Sir Alexander Campbell Mackkenzie (geb. Edinburgh, 22. August 1847 - gest. London, 28. April 1935)

Konzert für Violine und Orchester cis-Moll, op 32

Vorwort Die Violine spielte schon immer eine bedeutsame Rolle im Leben des schottischen Komponisten Sir Alexander Campbell Mackenzie. Sein Vater Alexander Mackenzie sah als Prinzipalgeiger und Leiter der Kapelle am Theatre Royal in Edinburgh für seinen ältesten Sohn eine ähnliche Laufbahn vor. Zu weiteren Studien wurde er daher 1857 nach Schwarzburg-Sondershausen geschickt, wo er vom dortigen Konzertmeister unterrichtet wurde und recht bald als 2. Geiger im herzoglichen Orchester aufrückte. Hier machte er die Bekanntschaft mit Franz Liszt, der von Weimar kommend des öfteren Proben abhielt. Nach seiner Rückkehr 1862 setzte er sein Studium mit der Hilfe des begehrten King’s Scholarship Stipendiums an der Londoner Royal Academy of Music fort. Während seiner dreijährigen Ausbildungszeit betätigte er sich abends als Berufsmusiker in Theatern und Orchester-Konzerten. Eine kurze Karriere als Lehrer führte ihn sodann zurück nach Edinburgh. Besonderes Ansehen erwarb er sich durch seine 1874 einsetzende Mitarbeit an den dortigen Classical Chamber Concerts. In der Zwischenzeit war die Komposition zum Zentrum seines Schaffens geworden. Sein Werkkatalog umfasst fünf Opern, Kantaten, Orchester-stücke, vier Kammermusikwerke und zahlreiche Kompositionen für Klavier sowie über 100 Lieder. Die großen Verdienste, die sich Mackenzie um die britische Musik erwarb, brachten ihm insgesamt sieben Ehrendoktorwürden u. a. so honoriger Universitäten wie Cambridge und Oxford ein. 1895 hob Queen Victoria ihn in den Adelsstand, hinzu kamen weitere Auszeichnungen europäischer Monarchen. Dass ein Kulturträger von der Bedeutung eines Alexander Campbell Mackenzie dem Vergessen anheim fallen konnte, wäre wohl zu seinen Lebzeiten undenkbar gewesen. Erst mit dem Aufkommen der „Second English Renaissance“ mit Edward Elgar, Ralph Vaughan Williams und Gustav Holst als Exponenten waren seine Werke einer Konkurrenz ausgesetzt, der sie nicht standzuhalten vermochten. Zudem fokussierte die musikalische Heroengeschichtsschreibung den Blick auf die herausragenden Geistesgrößen und verzerrte damit das Geschichtsbewusstsein für seine Epoche. Erst seit den 1990er-Jahren beginnt dank der Arbeit einer jungen Generation von Forschern und Interpreten, die sich der Wiederaufnahme des spätromantischen Repertoires verschrieben hat, ein Umdenkungs - und Umwertungsprozess. 1997 spielte der Violinvirtuose Malcolm Stewart Mackenzies Violin-Konzert für das Label Hyperion ein.

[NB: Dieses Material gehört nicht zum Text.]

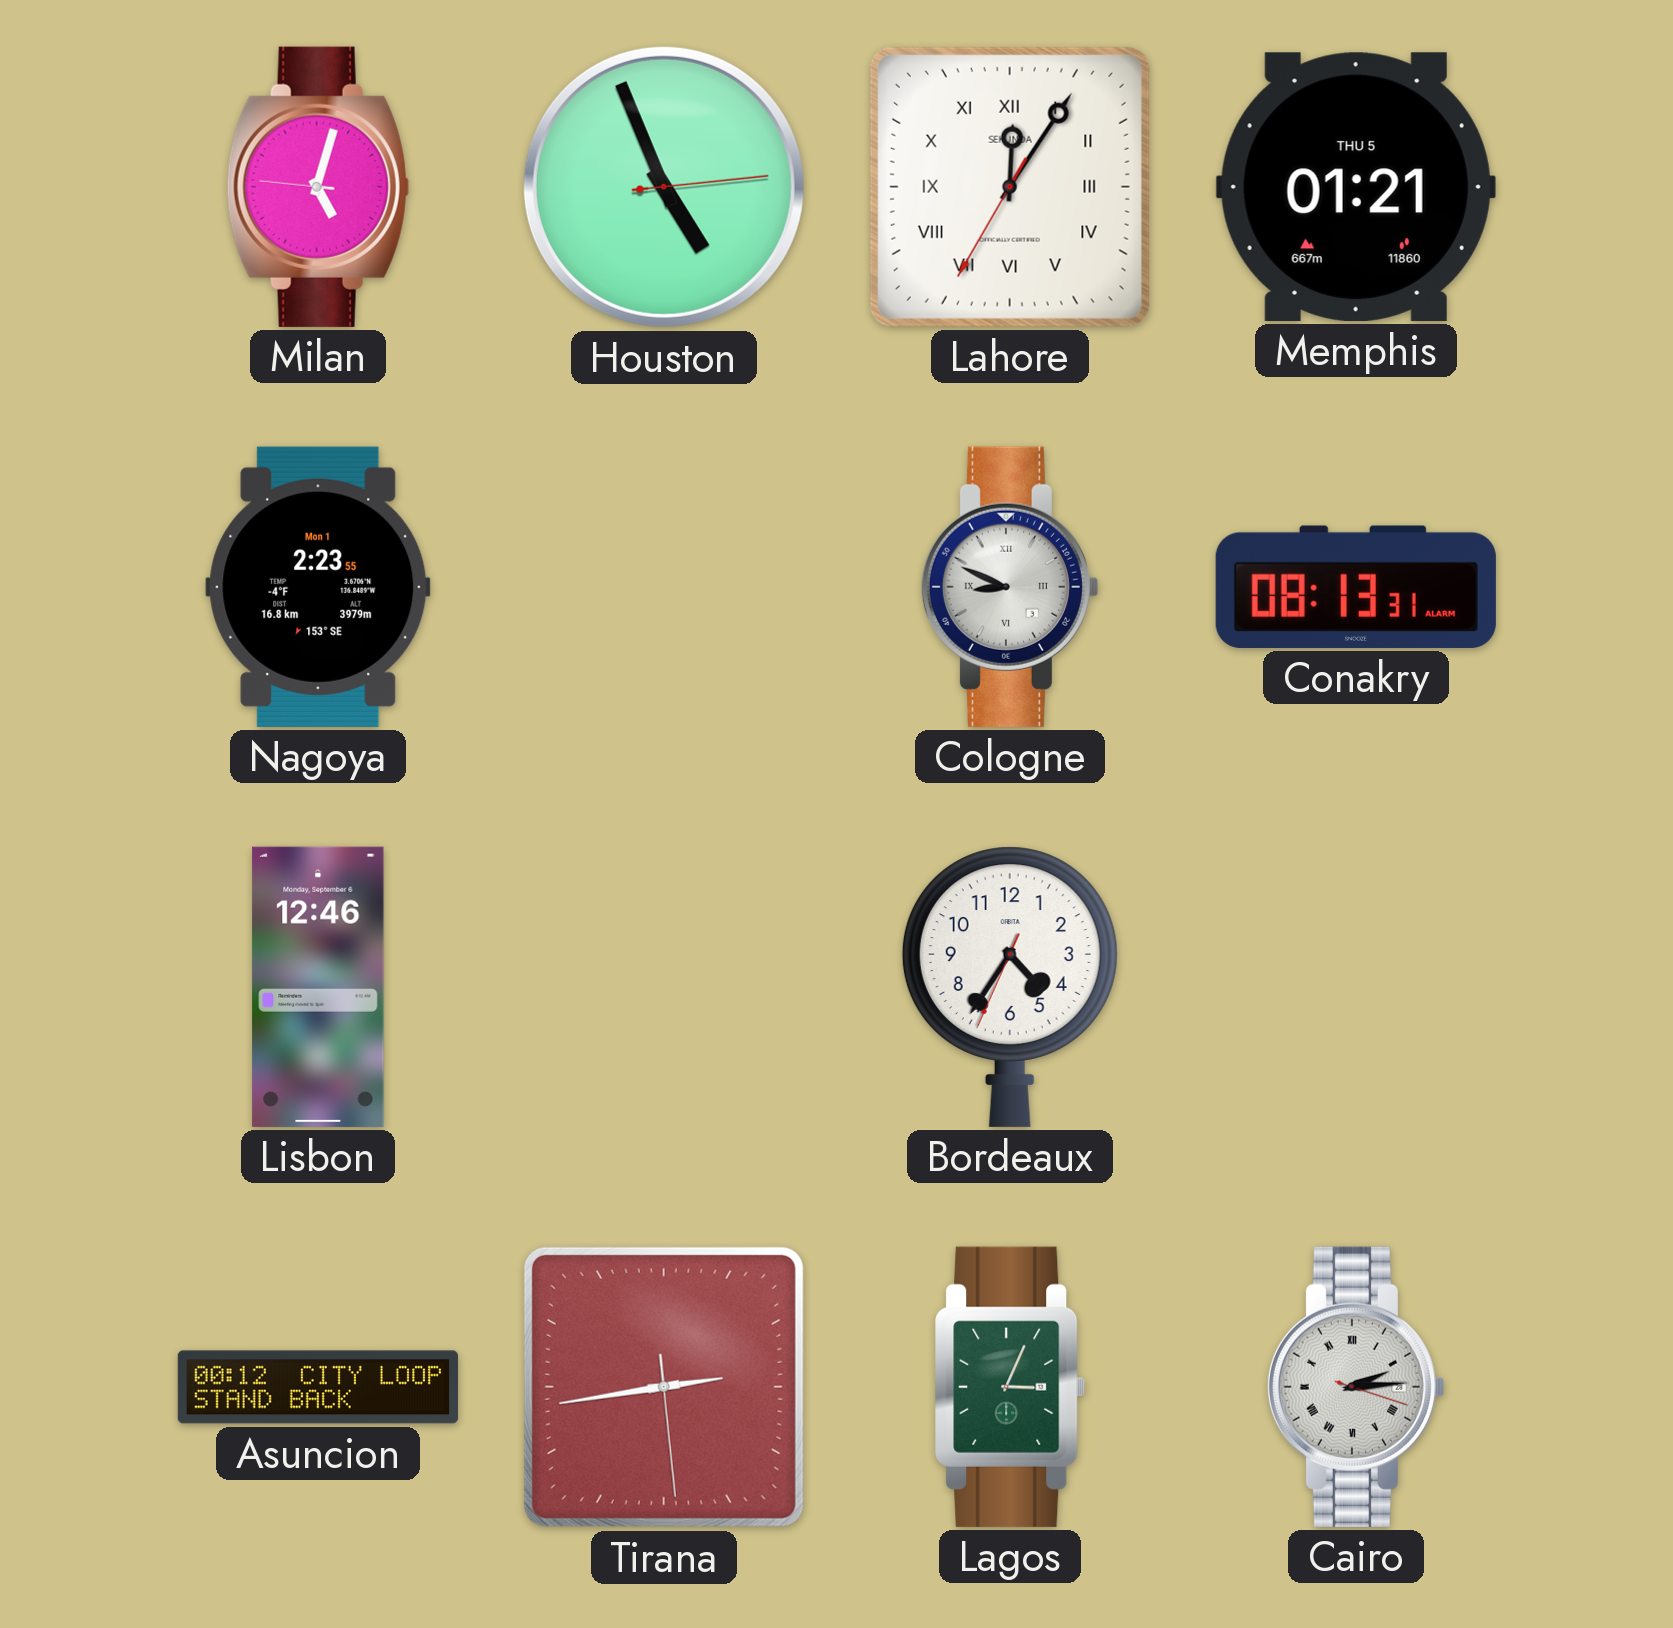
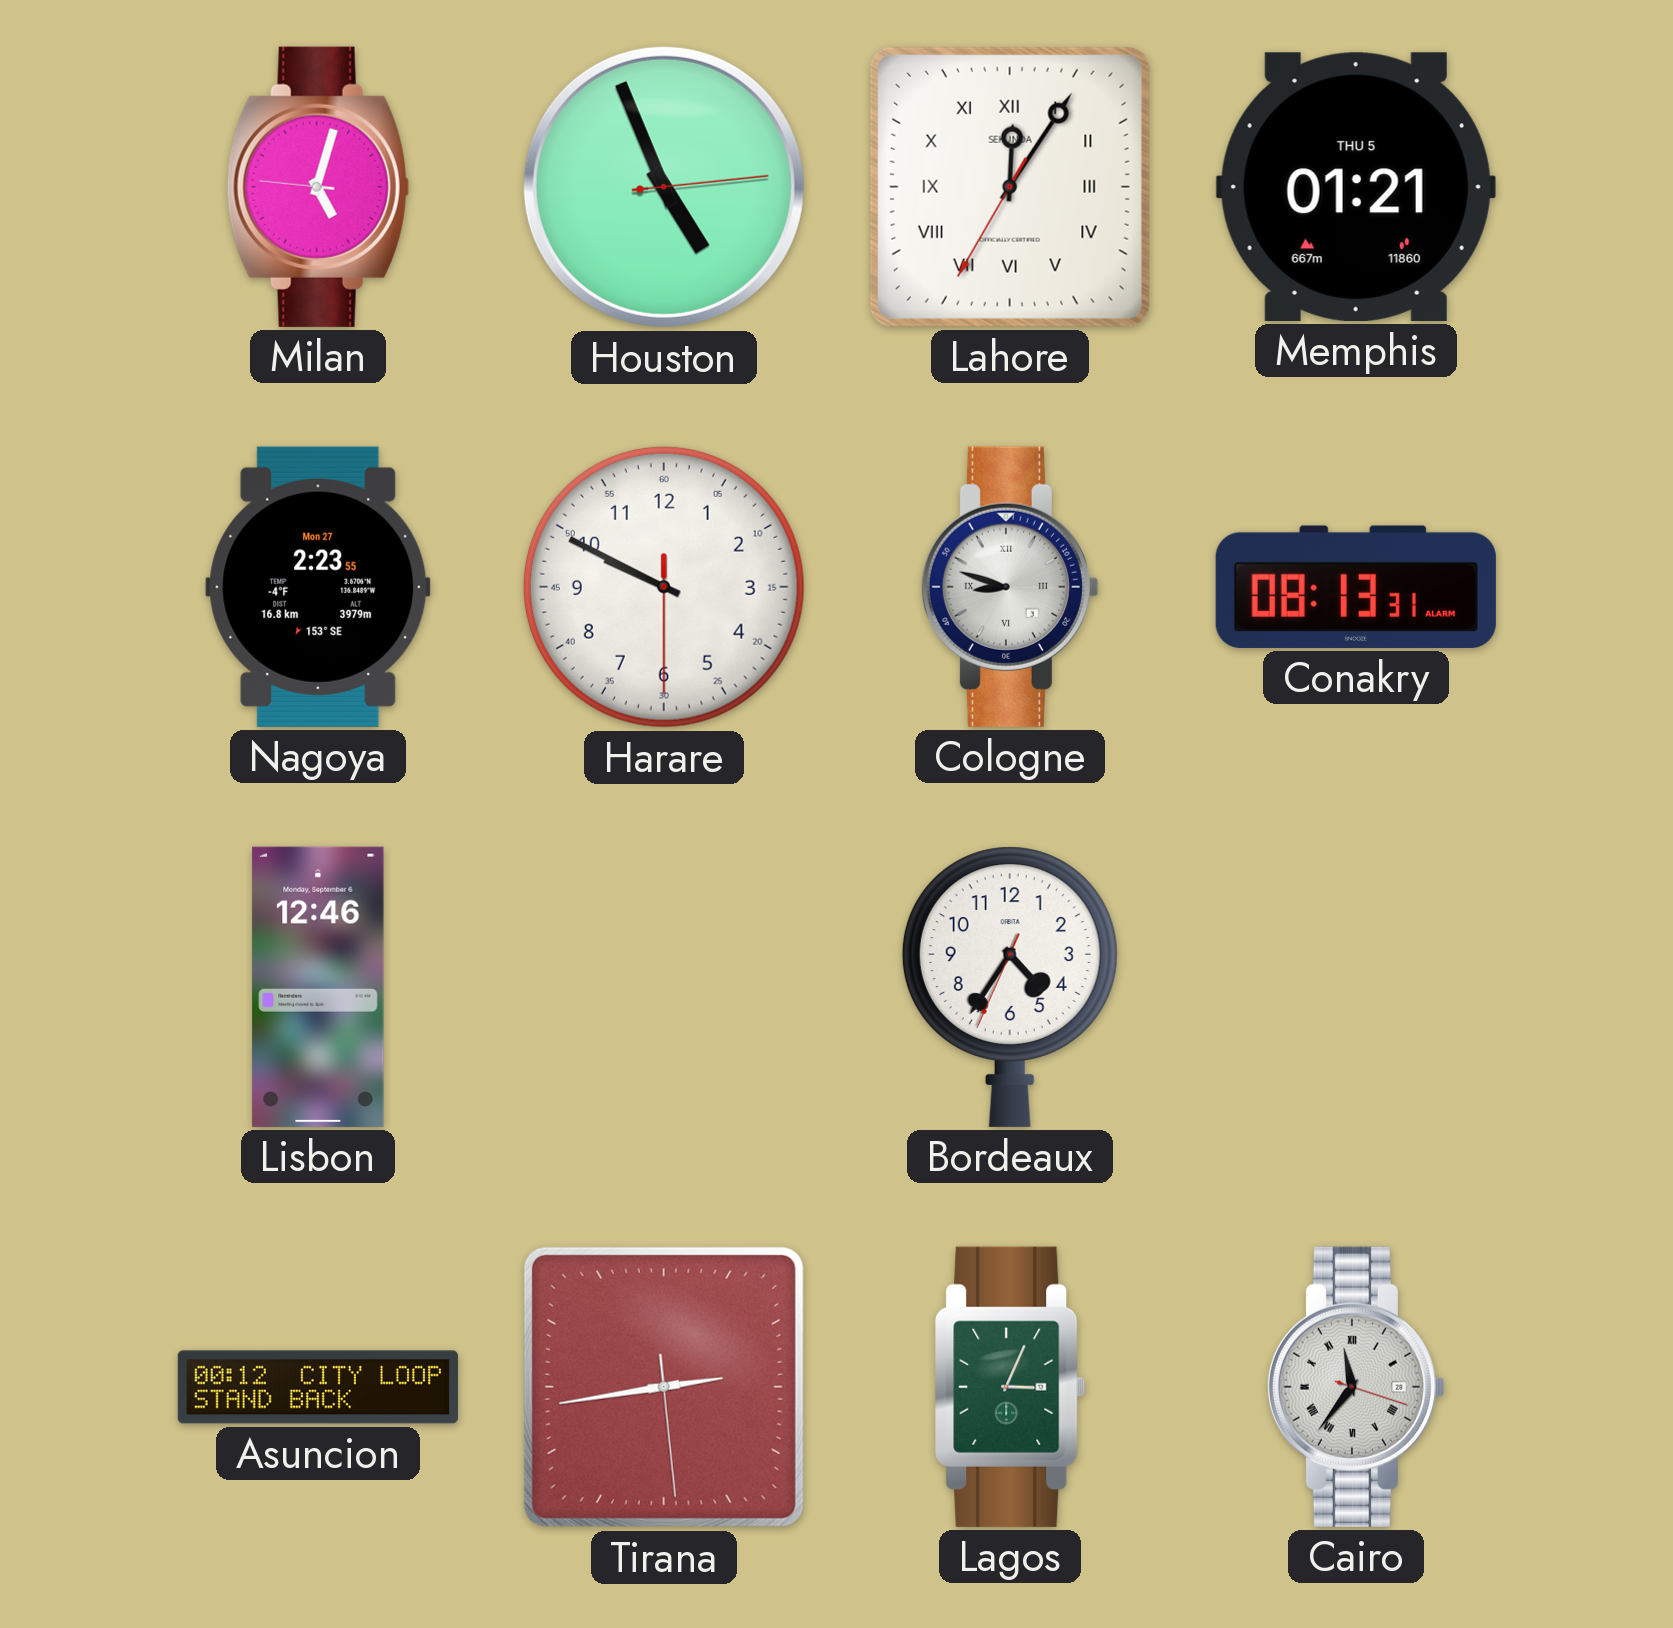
Nagoya date: Mon 1 -> Mon 27
Harare: none -> 9:49
Cologne: 8:49 -> 8:48
Cairo: 2:14 -> 11:36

Auch wenn für Mackenzie letztlich die Komposition zum eigentlichen Arbeitsfeld wurde, verlor er nie die besondere Affinität zu „seinem“ Instrument - die Violine. 1884 erreichte ihn eine Anfrage der Kommission des Birmingham Music Festival, für das Folgejahr ein Violinkonzert zu schreiben. Zunächst war ein Chorstück Ausgangspunkt der Verhandlungen, doch hielten Mackenzie die bereits begonnenen Arbeiten an dem Oratorium The Rose of Sharon sowie am ersten Akt seiner zweiten großen Oper The Troubadour davon ab, zuzustimmen. Aber ein musikalisches Projekt ohne Librettisten realisieren zu können enthob Mackenzie von den Schwierigkeiten, die sich üblicherweise aus der Zusammenarbeit mit Textern ergaben, weshalb man sich auf ein reines Instrumentalstück einigen konnte. Mitte Juni begann er mit ersten Entwürfen unweit von Florenz, wo er sich des wärmeren Klimas wegen 1879 nach einem gesundheitlichen Zusammenbruch niedergelassen hatte. Binnen Monatsfrist waren die ersten beiden Sätze skizziert, dennoch benötigte er bis zur Vollendung fünf weitere. Gerade der Schlusssatz gab ihm die meisten Probleme auf. Zudem verzögerten weitere Unterbrechungen die Fertigstellung, wie die England- Reise im Oktober 1884 anlässlich der Uraufführung seines Oratoriums in Norwich, einem Werk, das ihm größten Erfolg bescherte und den künstlerischen Wendepunkt in Mackenzies Karriere markierte. Der Zeitdruck, das Violinkonzert nun fertig zu stellen, verschärfte sich mit der Sorge, einen Solisten für die Premiere zu engagieren. Zunächst schrieb Mackenzie im November 1884 an Joseph Joachim, erhielt aber keine sofortige Antwort. Einige Wochen später ließ er einen zweiten Brief mit den Kopien der ersten beiden Sätze sowie dem Versprechen folgen, den dritten in der nächsten Woche zu beenden. Dennoch sagte Joachim auch nach längerem Zaudern nicht zu, was allerdings keinerlei Rückschlüsse auf die Qualität des Werks zulässt. Schon Antonín Dvořák wurde ähnlich behandelt und dieser musste auf die abschlägige Replik sogar über zwei Jahre warten. Letztlich übernahm Pablo de Sarasate den Solopart, ungeachtet der verkürzten Vorbereitungszeit. Hatte Mackenzie das Konzert anfänglich Joachim zu dedizieren gedacht, widmete er es nunmehr dem ihm persönlich völlig unbekannten Sarasate.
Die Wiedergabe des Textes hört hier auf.